The INTEGRAL program has 3 projects: the Genetics project, the Risk Biomarker project to study pre-diagnostic blood biomarkers, and the Nodule Malignancy project to evaluate nodules found during screening with LDCT scans.
American Cancer Society (ACS) Senior Principal Scientist of Epidemiology, Ying Wang, PhD, is part of an international team of researchers working on the INTEGRAL program who have recently published papers about the Risk Biomarker. They’ve been systematically studying circulating protein biomarkers before a diagnosis of lung cancer with the goal of finding a way to better refine and predict a person’s risk for lung cancer.
The current guideline for lung cancer screening uses the risks of age and smoking history to determine eligibility for getting a yearly LDCT scan. Biomarkers may provide additional or complementary information on a person’s risk for developing lung cancer, the scientists explain in Annals of Epidemiology as they describe their motivation for their study design and initial study of protein biomarkers.
The researchers are also working on new ways to tell the difference between cancerous and noncancerous (benign) nodules after an LDCT scan. They plan to develop one test including multiple biomarkers that can help achieve both goals.
The problem is if a person has a noncancerous nodule that’s identified as cancerous (called a false positive nodule), they can end up receiving treatments and interventions that may cause long-term problems. On the other hand, if a person has a nodule that’s identified as noncancerous when it is cancer, they may have missed an opportunity to receive a curative treatment.
The researchers described their search for protein biomarkers associated with the risk of developing lung cancer, in Nature Communications. Using data from the Lung Cancer Cohort Consortium (which includes data from the ACS CPS-II Nutrition Cohort), they measured 1,162 proteins in blood samples drawn no more than 3 years before a diagnosis of lung cancer in 731 people diagnosed with lung cancer and 731 controls with a smoking history.
They identified 36 protein biomarkers that appear linked to the risk of “imminent smoking-related lung cancer,” which they define as a diagnosis of lung cancer within 3 years after the blood sample was taken. Most of the proteins had not previously been identified as pre-diagnostic biomarkers of lung cancer. These proteins include tumor biomarkers, inflammation biomarkers, and angiogenesis-related biomarkers.
In a related study, published in the Journal of the National Cancer Institute, the researchers focused on developing a lung-cancer-prediction model using protein biomarkers in the blood.

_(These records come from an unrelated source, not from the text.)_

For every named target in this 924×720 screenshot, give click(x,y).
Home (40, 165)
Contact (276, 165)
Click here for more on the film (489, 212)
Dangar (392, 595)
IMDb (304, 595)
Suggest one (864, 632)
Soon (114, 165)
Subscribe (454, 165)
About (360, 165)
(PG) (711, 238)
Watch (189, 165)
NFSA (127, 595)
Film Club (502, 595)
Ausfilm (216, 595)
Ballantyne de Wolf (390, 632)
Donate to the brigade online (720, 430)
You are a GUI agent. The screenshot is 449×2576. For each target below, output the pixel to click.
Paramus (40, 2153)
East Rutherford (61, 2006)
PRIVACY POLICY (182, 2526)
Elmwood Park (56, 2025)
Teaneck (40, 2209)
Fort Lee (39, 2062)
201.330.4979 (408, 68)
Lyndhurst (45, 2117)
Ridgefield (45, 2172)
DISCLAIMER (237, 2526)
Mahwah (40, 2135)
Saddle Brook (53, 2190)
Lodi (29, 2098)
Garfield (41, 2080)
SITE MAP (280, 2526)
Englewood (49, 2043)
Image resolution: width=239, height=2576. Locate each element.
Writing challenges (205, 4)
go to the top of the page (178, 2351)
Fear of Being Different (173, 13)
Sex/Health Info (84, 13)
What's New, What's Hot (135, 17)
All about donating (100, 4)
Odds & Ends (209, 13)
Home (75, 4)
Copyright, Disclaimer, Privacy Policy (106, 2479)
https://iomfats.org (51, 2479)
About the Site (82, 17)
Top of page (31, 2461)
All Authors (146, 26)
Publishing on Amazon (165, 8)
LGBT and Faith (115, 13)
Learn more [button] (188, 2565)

They compared their model to two current lung cancer prediction models and found that it outperformed both.
For the final phase of the INTEGRAL biomarker project, researchers will study people who ever smoked with more than 1,500 participants with lung cancer and 3,000 cancer-free participants to provide risk models that can be used in clinical practice to assess eligibility for lung cancer screening.
More research around protein biomarkers and the risk of lung cancer needs to be done to determine how well protein biomarkers can predict future diagnoses of lung cancer. For instance, researchers need to study repeat blood samples from the same people over time, cohorts need to include people with non-European ancestry, and protein biomarkers need to be studied in a population of never smokers.
Identification of protein biomarkers that increase a person’s risk for developing lung cancer may one day influence an update of the screening guideline to recommend LDCT scans to people who have a high risk based on biomarkers who aren’t eligible for screening based on the current guideline. At the same time, a revised guideline might deprioritize screening for people who are currently eligible based on smoking history and age but who have a low-risk biomarker profile.”